:: Action item ::
Identify every line in the records below that contains the word "festivalio", and copy each of those lines.

:: Dataset entries ::
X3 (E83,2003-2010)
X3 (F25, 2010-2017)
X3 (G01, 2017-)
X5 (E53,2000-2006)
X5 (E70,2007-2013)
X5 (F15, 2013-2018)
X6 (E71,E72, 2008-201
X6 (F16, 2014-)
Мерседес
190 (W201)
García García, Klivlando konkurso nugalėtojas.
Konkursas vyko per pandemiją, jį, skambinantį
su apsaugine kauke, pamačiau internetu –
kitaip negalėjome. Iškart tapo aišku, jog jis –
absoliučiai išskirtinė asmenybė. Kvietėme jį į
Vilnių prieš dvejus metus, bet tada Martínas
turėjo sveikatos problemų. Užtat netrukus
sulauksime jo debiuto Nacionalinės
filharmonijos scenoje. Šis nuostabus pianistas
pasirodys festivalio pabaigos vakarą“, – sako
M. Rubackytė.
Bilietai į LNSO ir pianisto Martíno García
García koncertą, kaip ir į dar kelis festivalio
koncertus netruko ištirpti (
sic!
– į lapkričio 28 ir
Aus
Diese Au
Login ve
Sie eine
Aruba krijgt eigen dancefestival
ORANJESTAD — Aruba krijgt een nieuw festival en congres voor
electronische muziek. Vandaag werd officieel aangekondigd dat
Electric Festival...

* * *

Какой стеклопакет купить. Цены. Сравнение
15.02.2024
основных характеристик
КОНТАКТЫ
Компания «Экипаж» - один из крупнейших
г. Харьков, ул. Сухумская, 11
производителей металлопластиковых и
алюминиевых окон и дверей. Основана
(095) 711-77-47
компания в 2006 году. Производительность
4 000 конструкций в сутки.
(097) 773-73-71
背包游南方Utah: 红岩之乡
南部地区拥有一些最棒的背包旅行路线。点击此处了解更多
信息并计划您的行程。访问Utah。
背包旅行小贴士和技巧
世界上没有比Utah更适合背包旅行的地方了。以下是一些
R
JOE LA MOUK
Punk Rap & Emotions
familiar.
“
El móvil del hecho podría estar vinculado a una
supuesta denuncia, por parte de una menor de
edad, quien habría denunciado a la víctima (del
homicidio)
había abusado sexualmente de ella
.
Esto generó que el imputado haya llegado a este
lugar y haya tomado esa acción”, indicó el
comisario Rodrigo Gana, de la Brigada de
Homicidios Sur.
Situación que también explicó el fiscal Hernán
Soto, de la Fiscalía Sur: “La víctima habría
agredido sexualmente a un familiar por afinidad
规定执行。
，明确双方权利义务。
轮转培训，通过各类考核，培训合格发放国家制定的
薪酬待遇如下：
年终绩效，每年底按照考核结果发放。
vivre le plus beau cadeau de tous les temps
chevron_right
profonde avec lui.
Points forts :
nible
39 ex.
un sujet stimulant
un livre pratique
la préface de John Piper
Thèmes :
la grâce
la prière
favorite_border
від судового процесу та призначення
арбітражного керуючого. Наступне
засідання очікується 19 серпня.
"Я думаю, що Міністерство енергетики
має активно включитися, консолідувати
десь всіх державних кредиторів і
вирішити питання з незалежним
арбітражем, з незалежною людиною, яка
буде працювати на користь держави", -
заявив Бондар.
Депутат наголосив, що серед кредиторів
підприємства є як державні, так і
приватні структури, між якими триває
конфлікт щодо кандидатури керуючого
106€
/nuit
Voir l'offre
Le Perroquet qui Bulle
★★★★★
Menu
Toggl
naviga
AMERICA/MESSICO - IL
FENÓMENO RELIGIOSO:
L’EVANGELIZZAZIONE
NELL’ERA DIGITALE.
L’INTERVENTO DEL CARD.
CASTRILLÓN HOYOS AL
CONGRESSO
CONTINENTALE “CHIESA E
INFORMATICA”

:: Finished exercise ::
pasirodys festivalio pabaigos vakarą“, – sako
García koncertą, kaip ir į dar kelis festivalio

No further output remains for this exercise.